There are plenty of ways to do it, for example:
cv::Mat rgbMatrix(480,640,CV_8UC3);
for (int i = 0; i < rgbMatrix.rows; i++)
for (int j = 0; j < rgbMatrix.cols; j++)
for (int k = 0; k < 3; k++)
rgbMatrix.at<cv::Vec3b>(i,j)[k] = value;
[k] here is the channel value.
To set the all the matrix elements to a specific value like 5 for example you can do this:
cv::Mat rgbMatrix2(cv::Size(480,640), CV_8UC3, cv::Scalar(5,5,5));
std::cout << rgbMatrix2 << std::endl;
Sorry I can't see your code since I am writing from iPhone. When you use 3 channel matrix you can get the pixel using:
Vec3b pix = rgbMatrix.at(row,col);
Now you can access channel using:
pix[0] = 255; pix[1] += pix[2];
P.s. Generally rgbMatrix pixel is of type vec3b or vec3d.
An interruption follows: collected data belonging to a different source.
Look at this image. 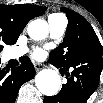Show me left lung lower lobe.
I'll use <instances>...</instances> for the list:
<instances>
[{
    "mask_svg": "<svg viewBox=\"0 0 103 103\" xmlns=\"http://www.w3.org/2000/svg\"><path fill=\"white\" fill-rule=\"evenodd\" d=\"M50 62V61H49ZM51 63V62H50ZM61 68V67H60ZM71 68L72 72L67 71ZM103 68V52L91 51L90 54L75 61L66 72L67 83L55 96H46L44 103H86L96 90Z\"/></svg>",
    "mask_w": 103,
    "mask_h": 103,
    "instance_id": "1",
    "label": "left lung lower lobe"
}]
</instances>
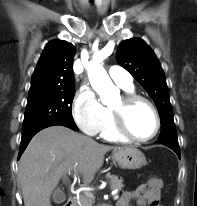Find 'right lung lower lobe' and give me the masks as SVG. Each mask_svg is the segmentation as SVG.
Masks as SVG:
<instances>
[{
  "label": "right lung lower lobe",
  "mask_w": 197,
  "mask_h": 206,
  "mask_svg": "<svg viewBox=\"0 0 197 206\" xmlns=\"http://www.w3.org/2000/svg\"><path fill=\"white\" fill-rule=\"evenodd\" d=\"M55 125H61V126H65L68 127L72 130H78L76 124H69V123H62V122H55V123H46V124H42L36 128H33L31 130H28L26 132L22 133V138H21V144H20V150H19V157L22 155V153L24 152V150L26 149L27 145L29 144L30 140L32 139V137L38 133L39 131H41L44 128L50 127V126H55Z\"/></svg>",
  "instance_id": "obj_1"
}]
</instances>
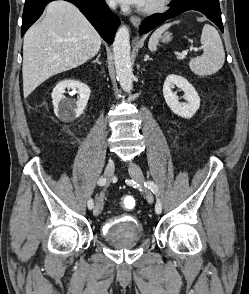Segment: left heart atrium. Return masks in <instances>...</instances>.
<instances>
[{
	"mask_svg": "<svg viewBox=\"0 0 249 294\" xmlns=\"http://www.w3.org/2000/svg\"><path fill=\"white\" fill-rule=\"evenodd\" d=\"M118 1L123 4L136 5V6H143L146 2V0H118Z\"/></svg>",
	"mask_w": 249,
	"mask_h": 294,
	"instance_id": "obj_1",
	"label": "left heart atrium"
}]
</instances>
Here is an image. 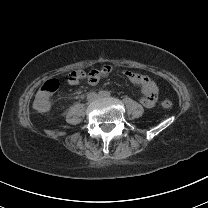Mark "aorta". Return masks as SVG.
<instances>
[{
    "mask_svg": "<svg viewBox=\"0 0 208 208\" xmlns=\"http://www.w3.org/2000/svg\"><path fill=\"white\" fill-rule=\"evenodd\" d=\"M101 96H102V98L107 99V98H109L110 93H109V91L104 90V91H102Z\"/></svg>",
    "mask_w": 208,
    "mask_h": 208,
    "instance_id": "obj_1",
    "label": "aorta"
}]
</instances>
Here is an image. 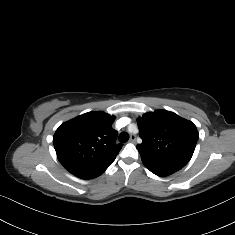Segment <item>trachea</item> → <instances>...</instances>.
Masks as SVG:
<instances>
[{
    "label": "trachea",
    "instance_id": "3493384b",
    "mask_svg": "<svg viewBox=\"0 0 235 235\" xmlns=\"http://www.w3.org/2000/svg\"><path fill=\"white\" fill-rule=\"evenodd\" d=\"M128 139H129L128 133H126V132L120 133V135H119V141L120 142L126 143L128 141Z\"/></svg>",
    "mask_w": 235,
    "mask_h": 235
}]
</instances>
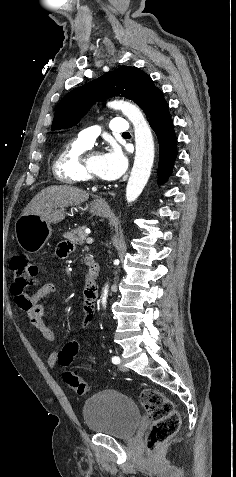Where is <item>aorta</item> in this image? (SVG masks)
<instances>
[{
	"label": "aorta",
	"mask_w": 236,
	"mask_h": 477,
	"mask_svg": "<svg viewBox=\"0 0 236 477\" xmlns=\"http://www.w3.org/2000/svg\"><path fill=\"white\" fill-rule=\"evenodd\" d=\"M109 106L121 110L134 126L135 160L126 187V199L131 203L142 193L150 177L154 161V140L149 124L136 105L127 101H113ZM107 296L108 285L102 294L103 306L106 305Z\"/></svg>",
	"instance_id": "1"
}]
</instances>
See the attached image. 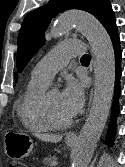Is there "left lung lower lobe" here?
I'll list each match as a JSON object with an SVG mask.
<instances>
[{"label": "left lung lower lobe", "mask_w": 125, "mask_h": 167, "mask_svg": "<svg viewBox=\"0 0 125 167\" xmlns=\"http://www.w3.org/2000/svg\"><path fill=\"white\" fill-rule=\"evenodd\" d=\"M107 32L112 40L113 48L115 52V94H114V100L112 105V115H111V121L109 124L108 132L106 135V139L104 140V143L109 144L112 146L113 144V138L115 134V124H116V118L119 114V107H118V97L121 94L120 91V77H121V47H120V39L119 34L116 26V21H114L110 27L107 29Z\"/></svg>", "instance_id": "1"}]
</instances>
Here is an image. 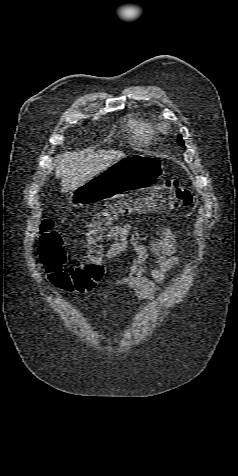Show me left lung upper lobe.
<instances>
[{"mask_svg": "<svg viewBox=\"0 0 238 476\" xmlns=\"http://www.w3.org/2000/svg\"><path fill=\"white\" fill-rule=\"evenodd\" d=\"M178 141H179V145H180L181 147H185L184 141L182 140V137H181V136L179 137V140H178Z\"/></svg>", "mask_w": 238, "mask_h": 476, "instance_id": "5c2ea615", "label": "left lung upper lobe"}]
</instances>
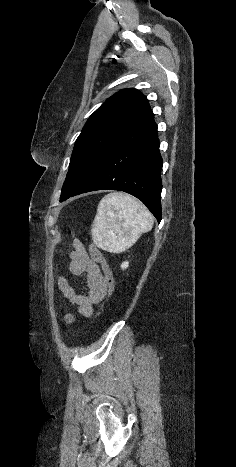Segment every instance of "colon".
Returning a JSON list of instances; mask_svg holds the SVG:
<instances>
[{"instance_id": "1", "label": "colon", "mask_w": 236, "mask_h": 467, "mask_svg": "<svg viewBox=\"0 0 236 467\" xmlns=\"http://www.w3.org/2000/svg\"><path fill=\"white\" fill-rule=\"evenodd\" d=\"M89 253H90L92 259L95 260L97 263H99L101 265V267H102V270H103L104 275H105L106 285H107V288H108V291H109V294L107 296H109L110 293L112 292L113 288H114V278H113L112 271L110 270L106 260L104 259L103 255L101 254V252L93 244L89 245Z\"/></svg>"}]
</instances>
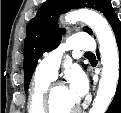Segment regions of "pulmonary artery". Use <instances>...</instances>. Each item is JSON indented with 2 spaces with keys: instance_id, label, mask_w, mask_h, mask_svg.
<instances>
[{
  "instance_id": "1",
  "label": "pulmonary artery",
  "mask_w": 121,
  "mask_h": 113,
  "mask_svg": "<svg viewBox=\"0 0 121 113\" xmlns=\"http://www.w3.org/2000/svg\"><path fill=\"white\" fill-rule=\"evenodd\" d=\"M65 42L67 47L58 48L45 55L37 67V73L54 79L57 76V72L65 50L74 49L89 52L94 49V44L91 36L84 33L74 34L67 38Z\"/></svg>"
}]
</instances>
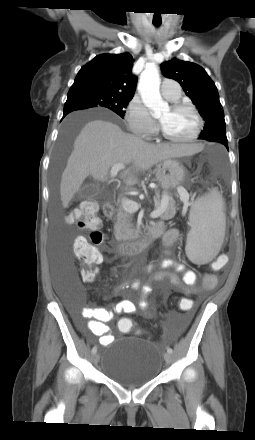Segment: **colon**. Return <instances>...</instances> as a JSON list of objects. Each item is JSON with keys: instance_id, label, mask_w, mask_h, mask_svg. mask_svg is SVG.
<instances>
[{"instance_id": "1", "label": "colon", "mask_w": 255, "mask_h": 440, "mask_svg": "<svg viewBox=\"0 0 255 440\" xmlns=\"http://www.w3.org/2000/svg\"><path fill=\"white\" fill-rule=\"evenodd\" d=\"M69 223L88 232V239L77 237L74 242L76 256L83 261L87 269L82 275L86 282L93 280L96 266L102 262V255L98 246L104 243L105 235L101 231V220L97 216V205L93 201H85L68 218ZM213 275H207L206 279ZM193 298H178L177 303L180 311H194ZM119 330L123 333L131 331L134 322L131 318H122L118 322Z\"/></svg>"}]
</instances>
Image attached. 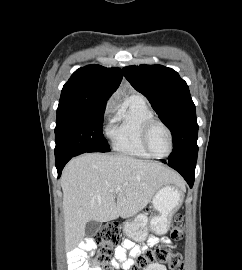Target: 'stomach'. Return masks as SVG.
<instances>
[{
	"label": "stomach",
	"instance_id": "1",
	"mask_svg": "<svg viewBox=\"0 0 242 270\" xmlns=\"http://www.w3.org/2000/svg\"><path fill=\"white\" fill-rule=\"evenodd\" d=\"M183 188L167 184L162 186L153 197V207L157 215L148 220L144 214H139L135 218L124 223V233L136 242H143L151 229L157 235H164L170 228L173 215L178 211L183 203Z\"/></svg>",
	"mask_w": 242,
	"mask_h": 270
}]
</instances>
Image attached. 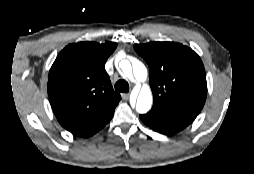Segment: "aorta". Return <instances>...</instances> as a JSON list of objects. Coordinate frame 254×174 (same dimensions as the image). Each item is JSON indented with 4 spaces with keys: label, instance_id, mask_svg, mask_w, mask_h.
Listing matches in <instances>:
<instances>
[{
    "label": "aorta",
    "instance_id": "1",
    "mask_svg": "<svg viewBox=\"0 0 254 174\" xmlns=\"http://www.w3.org/2000/svg\"><path fill=\"white\" fill-rule=\"evenodd\" d=\"M120 68L123 74L130 80L144 82L147 79V68L139 60H134L132 65L128 60H123L120 62ZM152 103L151 89L148 85H144L137 98L136 111L140 114H145L151 109Z\"/></svg>",
    "mask_w": 254,
    "mask_h": 174
}]
</instances>
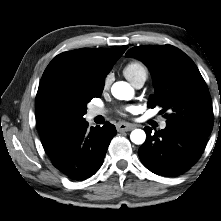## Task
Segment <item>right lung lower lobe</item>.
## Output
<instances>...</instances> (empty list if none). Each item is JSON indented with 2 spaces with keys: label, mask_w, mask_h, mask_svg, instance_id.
I'll return each mask as SVG.
<instances>
[{
  "label": "right lung lower lobe",
  "mask_w": 221,
  "mask_h": 221,
  "mask_svg": "<svg viewBox=\"0 0 221 221\" xmlns=\"http://www.w3.org/2000/svg\"><path fill=\"white\" fill-rule=\"evenodd\" d=\"M116 128L107 122L102 127H88L82 121L48 154L53 165L73 180H84L102 166Z\"/></svg>",
  "instance_id": "right-lung-lower-lobe-1"
}]
</instances>
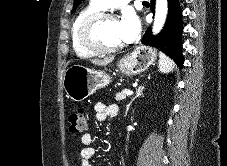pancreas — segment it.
<instances>
[{
    "mask_svg": "<svg viewBox=\"0 0 227 166\" xmlns=\"http://www.w3.org/2000/svg\"><path fill=\"white\" fill-rule=\"evenodd\" d=\"M127 91H129V90L125 89V90H123V91H121V92H118V93L115 95V99H116L117 101H120V100L125 99L126 96H127V95H126Z\"/></svg>",
    "mask_w": 227,
    "mask_h": 166,
    "instance_id": "obj_1",
    "label": "pancreas"
}]
</instances>
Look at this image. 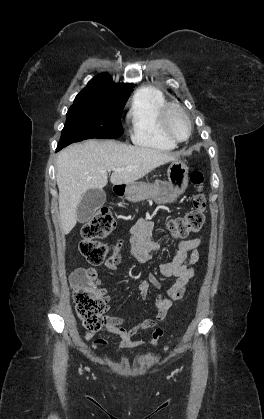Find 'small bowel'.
Segmentation results:
<instances>
[{"mask_svg": "<svg viewBox=\"0 0 264 419\" xmlns=\"http://www.w3.org/2000/svg\"><path fill=\"white\" fill-rule=\"evenodd\" d=\"M153 229V222L148 219H139L130 231V241L135 251L137 260L146 262L151 259L153 249L146 244V240L150 236ZM202 243V237H196L193 239L183 240L178 244L176 254L172 261L163 263L160 265V273L166 278H172L173 284L163 293L159 294L155 301V307L157 313L152 318H147L130 329H126L125 324L129 323L132 318L119 317V316H107L105 318L104 329L120 336L121 348L122 349H133L142 345L141 342L133 341L132 337L139 332L154 328L152 338L150 340L151 345H157L160 337L163 335V329L157 327L166 316L173 303L180 301L186 292V286L189 281L195 275V269L193 265L200 259V252L198 247ZM122 241L119 240L116 246L120 248ZM109 268L114 269L107 265ZM89 276L96 283L100 294L105 298L106 302H110V296L105 288H100V279L98 271L95 267H90L86 270ZM151 287L156 289L161 288V283L157 277L153 274L148 276L147 280H143L138 285V290L143 298H146ZM108 310H111L108 307ZM95 332H88L85 334L86 340H91L94 337ZM94 344L99 347H105L106 341L103 339H97Z\"/></svg>", "mask_w": 264, "mask_h": 419, "instance_id": "1", "label": "small bowel"}]
</instances>
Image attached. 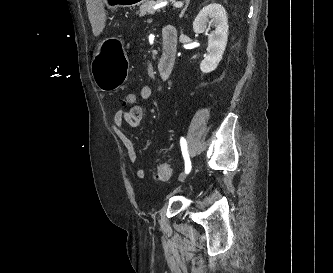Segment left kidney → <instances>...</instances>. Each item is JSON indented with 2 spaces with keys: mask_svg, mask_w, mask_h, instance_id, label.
I'll return each mask as SVG.
<instances>
[{
  "mask_svg": "<svg viewBox=\"0 0 333 273\" xmlns=\"http://www.w3.org/2000/svg\"><path fill=\"white\" fill-rule=\"evenodd\" d=\"M207 23H212L215 30L208 34ZM228 17L224 7L217 3H211L199 12L193 22L195 33L208 35L207 55L200 64L203 73L214 71L224 54L228 39Z\"/></svg>",
  "mask_w": 333,
  "mask_h": 273,
  "instance_id": "left-kidney-1",
  "label": "left kidney"
}]
</instances>
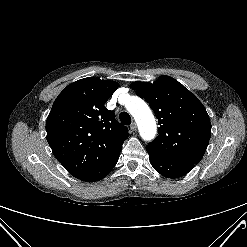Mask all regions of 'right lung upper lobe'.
Instances as JSON below:
<instances>
[{
	"instance_id": "obj_1",
	"label": "right lung upper lobe",
	"mask_w": 247,
	"mask_h": 247,
	"mask_svg": "<svg viewBox=\"0 0 247 247\" xmlns=\"http://www.w3.org/2000/svg\"><path fill=\"white\" fill-rule=\"evenodd\" d=\"M118 85L84 78L68 85L53 103L47 141L57 160L80 180L116 158L128 138L127 128L104 106Z\"/></svg>"
}]
</instances>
Always cast image.at<> with relevant type
Very Simple using Vec3b - for uchar, Vec3i - for int, Vec3f - for float, Vec3d - for double
Mat rgbMatrix = Mat::zeros(480,640,CV_8UC1);
for (int i = 0; i < rgbMatrix.rows; i++)
{
for (int j = 0; j < rgbMatrix.cols; j++)
{
rgbMatrix.at<Vec3b>(i,j)[0] = *value0;
rgbMatrix.at<Vec3b>(i,j)[1] = *value1;
rgbMatrix.at<Vec3b>(i,j)[2] = *value2;
}
}
vector<cv::Point3f> xyzBuffer;
cv::Mat xyzBuffMat = cv::Mat(307200, 1, CV_32FC3);
for (int i = 0; i < xyzBuffer.size(); i++) {
xyzBuffMat.at<cv::Vec3f>(i, 1, 0) = xyzBuffer[i].x;
xyzBuffMat.at<cv::Vec3f>(i, 1, 1) = xyzBuffer[i].y;
xyzBuffMat.at<cv::Vec3f>(i, 1, 2) = xyzBuffer[i].z;
}
Here, 0, 1, and 2 are respectively the channels that store x, y and z values.